Franchisees named in the suit were Buechler Pharmacy Inc. in South Dakota (Medicine Shoppe), Superior Care Pharmacy Inc. in Pennsylvania (Medicap), MS Artesia 742 in California (Medicine Shoppe), Daniel Reif Inc. in Kansas (Medicine Shoppe), Trone Health Services Inc. in Idaho (Medicap), Toni R. Sumpter and Daniel D. Sumpter in Iowa (Medicap), and Marilyn Gaye Moseman and Robert F. Moseman in North Carolina (Medicap).

"As part of our ongoing commitment to support the success of franchisees, last year
Medicine Shoppe proactively implemented new franchise agreement options for Medicine
Shoppe International and Medicap franchisees," Burnside said in the statement. "We openly sought and received substantial input from franchisees, and incorporated their feedback to create new franchise agreement options.

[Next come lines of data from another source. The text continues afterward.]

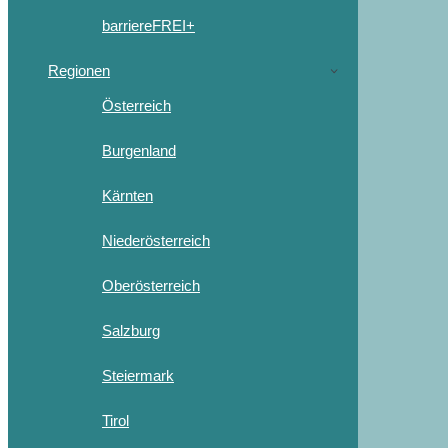
barriereFREI+
Regionen
Österreich
Burgenland
Kärnten
Niederösterreich
Oberösterreich
Salzburg
Steiermark
Tirol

"Because we respect our franchisees’ autonomy as business owners, Medicine Shoppe
empowered franchisees to select which of the options made the most sense for their
businesses, including the choice to stay with their current agreement," he stated. "We firmly believe that our franchise options are fair and equitable and that franchisees were provided full opportunity to determine which option would be most beneficial for their business."